7 – Mistakes and mishaps are fundamental building blocks of a firm (and should be represented in its marketing).
Collectively, we all know, that our best sources of learning are our mistakes. Most of our successes are quickly forgotten, but our mistakes stay with us for decades to come. Yet, in many corporate environments there’s often very little perceived space for mistakes to occur. In his opening remarks, Ed Hoffman shared one of the interesting cultural phenomenons of NASA when he said, “It’s a hard place to admit mistakes.” In order to break down this barrier, the organization embarked on a program to share mistakes. He enrolled senior leaders to share their stories via a blog called, My Best Mistake. By shining a spotlight on senior leaders and their mistakes, the organization is building a culture of reflective practitioners who are willing to share their stories and acknowledge mishaps.
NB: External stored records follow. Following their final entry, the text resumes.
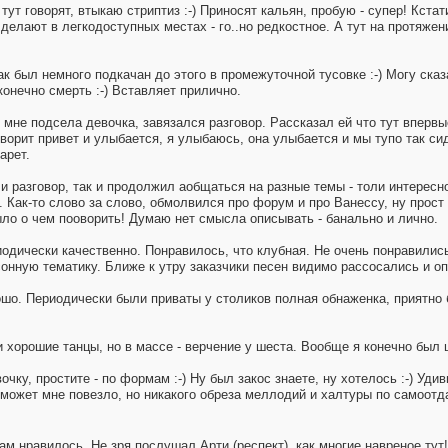
 тут говорят, втыкаю стриптиз :-) Приносят кальян, пробую - супер! Кст
 делают в легкодоступных местах - го..но редкостное. А тут на протяжен
как был немного подкачан до этого в промежуточной тусовке :-) Могу ска
конечно смерть :-) Вставляет прилично.
 мне подсела девочка, завязался разговор. Рассказал ей что тут впервы
ворит привет и улыбается, я улыбаюсь, она улыбается и мы тупо так сиди
арет.
ли разговор, так и продолжил аобщаться на разные темы - толи интересно
Как-то слово за слово, обмолвился про форум и про Ванессу, ну прост т
ыло о чем пооворить! Думаю нет смысла описывать - банально и лично.
одически качественно. Понравилось, что клубная. Не очень понравились 
онную тематику. Ближе к утру заказчики песен видимо рассосались и о
ошо. Периодически были приваты у столиков полная обнаженка, приятно б
хорошие танцы, но в массе - верчение у шеста. Вообще я конечно был
чку, простите - по формам :-) Ну был закос знаете, ну хотелось :-) Удив
может мне повезло, но никакого обреза меллодий и халтуры по самоотдач
м нравилось. Не зря послушал Арти (респект), как многие навреное тут!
One of the compelling aspects of a knowledge management program is that it helps to create organizational memory — to help a firm remember and learn from its mistakes so it doesn’t make the same mistakes over and over again. I heard more than a few firms call this, a desire to “fail forward.” For years, I’ve said this should be a fundamental element of a firm’s marketing efforts especially in their case stories. Clients know, and expect, that any complex project is going to have challenges and firms will make mistakes. What they really want to know is how your firm has responded to mistakes when they’ve occurred in the past. They want to know how those learnings will make you a better partner and a better advisor.
Closing Thoughts
There’s a sequential relationship between knowledge management and thought leadership. While they’re not the same, it’s pretty hard for a firm to be effective at sharing its ideas externally if it hasn’t built the muscle to do so internally. If yours is an AEC firm, and you’re at all interested in marketing with thought leadership, I’d highly recommend taking a good hard look at KA Connect 2017. I’m confident you won’t be disappointed.